### [EXERCISE BRIEF]
Below are entries with pictures in them. Output exactly the lines starting at the line with "試しに「ほっと」と声に出してみてほしい。" and ending at the line with "мальчишке интересно все, он", both included, but not the pictures.

──────── RECORDS FOR THIS EXERCISE

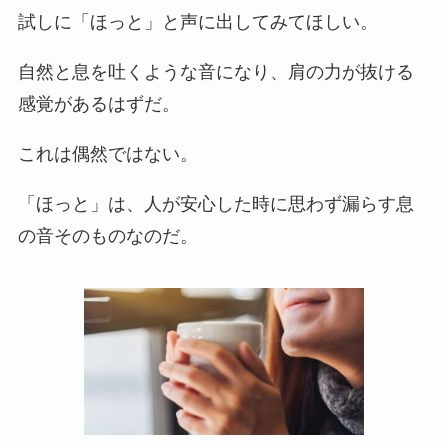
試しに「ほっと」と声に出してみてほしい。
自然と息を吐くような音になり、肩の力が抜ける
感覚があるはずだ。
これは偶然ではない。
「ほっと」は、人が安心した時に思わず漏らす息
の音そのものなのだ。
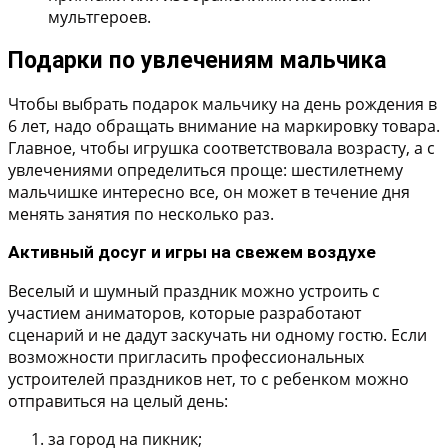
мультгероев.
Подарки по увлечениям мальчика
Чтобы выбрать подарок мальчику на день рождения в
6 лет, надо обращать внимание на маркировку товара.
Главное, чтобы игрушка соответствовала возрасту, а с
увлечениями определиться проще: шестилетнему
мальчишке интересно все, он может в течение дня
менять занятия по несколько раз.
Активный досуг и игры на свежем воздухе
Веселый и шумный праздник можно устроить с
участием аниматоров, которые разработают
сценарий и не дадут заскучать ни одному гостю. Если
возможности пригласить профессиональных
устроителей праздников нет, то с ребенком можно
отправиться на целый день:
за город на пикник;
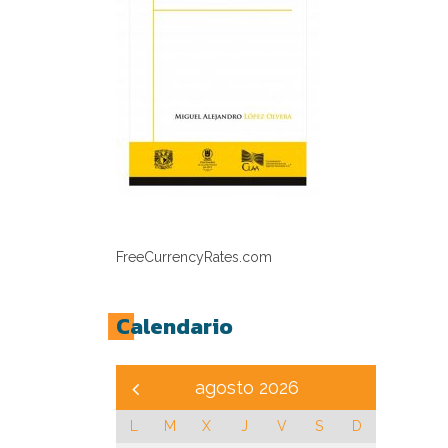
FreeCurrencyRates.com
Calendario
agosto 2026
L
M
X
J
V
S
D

────────────────
──────── RECORDS FOR THIS EXERCISE

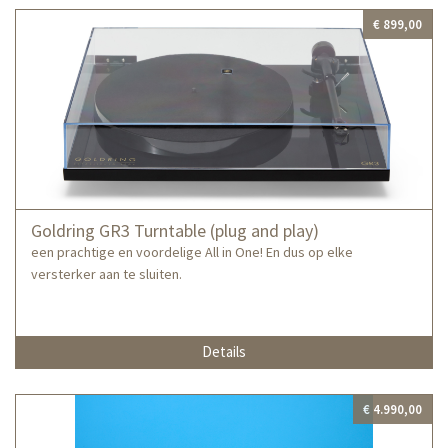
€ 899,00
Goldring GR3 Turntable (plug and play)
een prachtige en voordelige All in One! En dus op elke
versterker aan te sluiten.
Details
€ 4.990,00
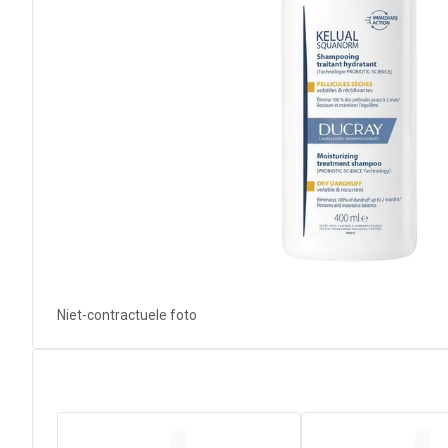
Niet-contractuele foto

────────────────

### [OUTPUT OF THE TASK]
試しに「ほっと」と声に出してみてほしい。
自然と息を吐くような音になり、肩の力が抜ける
感覚があるはずだ。
これは偶然ではない。
「ほっと」は、人が安心した時に思わず漏らす息
の音そのものなのだ。
мультгероев.
Подарки по увлечениям мальчика
Чтобы выбрать подарок мальчику на день рождения в
6 лет, надо обращать внимание на маркировку товара.
Главное, чтобы игрушка соответствовала возрасту, а с
увлечениями определиться проще: шестилетнему
мальчишке интересно все, он может в течение дня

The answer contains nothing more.